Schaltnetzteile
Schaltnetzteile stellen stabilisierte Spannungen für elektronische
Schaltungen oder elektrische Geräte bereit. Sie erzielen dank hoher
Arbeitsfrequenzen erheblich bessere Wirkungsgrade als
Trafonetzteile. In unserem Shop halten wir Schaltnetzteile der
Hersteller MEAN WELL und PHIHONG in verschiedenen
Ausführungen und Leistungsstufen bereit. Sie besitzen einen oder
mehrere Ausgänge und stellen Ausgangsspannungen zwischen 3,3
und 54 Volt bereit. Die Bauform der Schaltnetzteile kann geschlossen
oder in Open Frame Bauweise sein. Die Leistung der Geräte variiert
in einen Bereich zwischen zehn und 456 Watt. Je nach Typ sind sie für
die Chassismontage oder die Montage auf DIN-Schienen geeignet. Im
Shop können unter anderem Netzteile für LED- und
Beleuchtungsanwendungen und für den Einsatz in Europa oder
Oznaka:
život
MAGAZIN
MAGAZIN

* * *

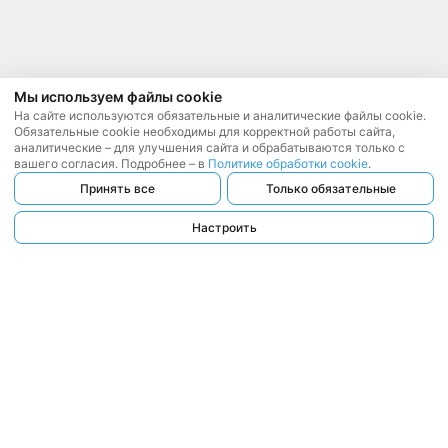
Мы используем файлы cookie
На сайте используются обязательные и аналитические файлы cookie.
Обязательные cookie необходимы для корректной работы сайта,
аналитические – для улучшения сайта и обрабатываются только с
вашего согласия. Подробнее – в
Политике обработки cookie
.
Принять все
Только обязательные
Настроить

PROBLEM REQUIREMENTS —
Copy the lines above exactly, beginning at the line that has "Hersteller MEAN WELL" and stopping after the line that has "oder in Open", and omit the rest.

SOLUTION FOR THIS TASK —
Hersteller MEAN WELL und PHIHONG in verschiedenen
Ausführungen und Leistungsstufen bereit. Sie besitzen einen oder
mehrere Ausgänge und stellen Ausgangsspannungen zwischen 3,3
und 54 Volt bereit. Die Bauform der Schaltnetzteile kann geschlossen
oder in Open Frame Bauweise sein. Die Leistung der Geräte variiert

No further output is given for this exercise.